§ EXERCISE GOAL
Skipping each picture, output the entries exactly as they stand below.

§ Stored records
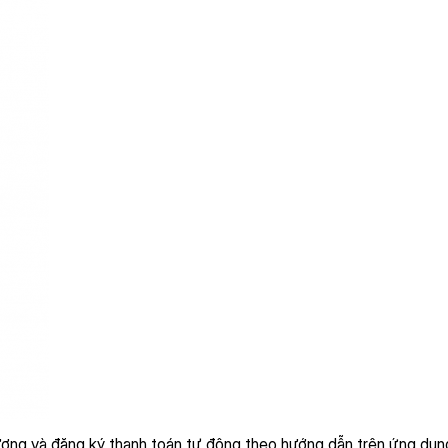
ương và đăng ký thanh toán tự động theo hướng dẫn trên ứng dụng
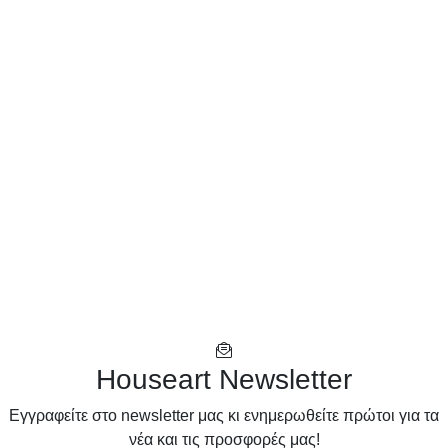
Houseart Newsletter
Eγγραφείτε στο newsletter μας κι ενημερωθείτε πρώτοι για τα
νέα και τις προσφορές μας!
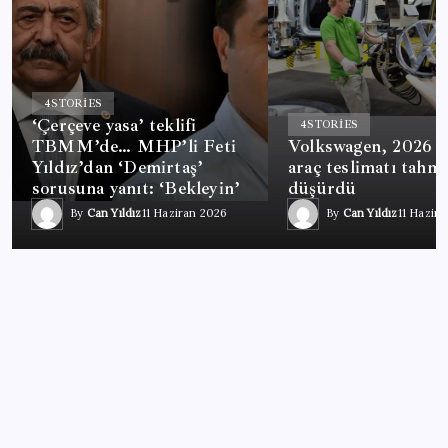
4
STORIES
‘Çerçeve yasa’ teklifi
4
STORIES
TBMM’de… MHP’li Feti
Volkswagen, 2026 sa
Yıldız’dan ‘Demirtaş’
araç teslimatı tahmi
sorusuna yanıt: ‘Bekleyin’
düşürdü
By
Can Yıldız
11 Haziran 2026
By
Can Yıldız
11 Hazir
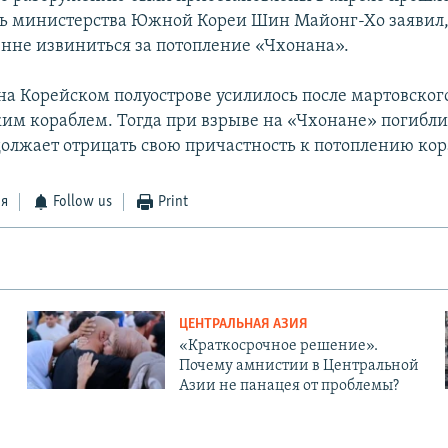
ь министерства Южной Кореи Шин Майонг-Хо заявил,
нне извиниться за потопление «Чхонана».
а Корейском полуострове усилилось после мартовског
м кораблем. Тогда при взрыве на «Чхонане» погибли
олжает отрицать свою причастность к потоплению кор
ся
Follow us
Print
ЦЕНТРАЛЬНАЯ АЗИЯ
«Краткосрочное решение».
Почему амнистии в Центральной
Азии не панацея от проблемы?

§ SOLVED EXERCISE
ương và đăng ký thanh toán tự động theo hướng dẫn trên ứng dụng
Houseart Newsletter
Eγγραφείτε στο newsletter μας κι ενημερωθείτε πρώτοι για τα
νέα και τις προσφορές μας!
4
STORIES
‘Çerçeve yasa’ teklifi
4
STORIES
TBMM’de… MHP’li Feti
Volkswagen, 2026 sa
Yıldız’dan ‘Demirtaş’
araç teslimatı tahmi
sorusuna yanıt: ‘Bekleyin’
düşürdü
By
Can Yıldız
11 Haziran 2026
By
Can Yıldız
11 Hazir
ь министерства Южной Кореи Шин Майонг-Хо заявил,
нне извиниться за потопление «Чхонана».
а Корейском полуострове усилилось после мартовског
м кораблем. Тогда при взрыве на «Чхонане» погибли
олжает отрицать свою причастность к потоплению кор
ся
Follow us
Print
ЦЕНТРАЛЬНАЯ АЗИЯ
«Краткосрочное решение».
Почему амнистии в Центральной
Азии не панацея от проблемы?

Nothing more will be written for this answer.